-- Aim of the exercise --
Look through the material and copy each line holding "their".

-- Exercise materials --
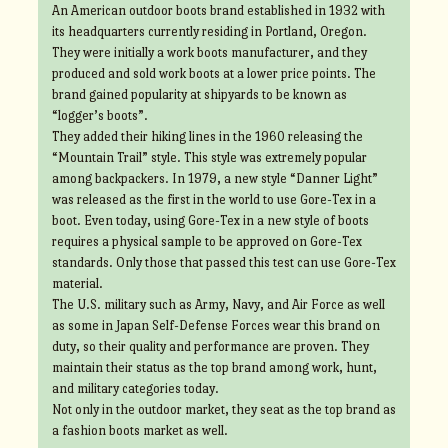
An American outdoor boots brand established in 1932 with
its headquarters currently residing in Portland, Oregon.
They were initially a work boots manufacturer, and they
produced and sold work boots at a lower price points. The
brand gained popularity at shipyards to be known as
“logger’s boots”.
They added their hiking lines in the 1960 releasing the
“Mountain Trail” style. This style was extremely popular
among backpackers. In 1979, a new style “Danner Light”
was released as the first in the world to use Gore-Tex in a
boot. Even today, using Gore-Tex in a new style of boots
requires a physical sample to be approved on Gore-Tex
standards. Only those that passed this test can use Gore-Tex
material.
The U.S. military such as Army, Navy, and Air Force as well
as some in Japan Self-Defense Forces wear this brand on
duty, so their quality and performance are proven. They
maintain their status as the top brand among work, hunt,
and military categories today.
Not only in the outdoor market, they seat as the top brand as
a fashion boots market as well.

-- Exercise response --
They added their hiking lines in the 1960 releasing the
duty, so their quality and performance are proven. They
maintain their status as the top brand among work, hunt,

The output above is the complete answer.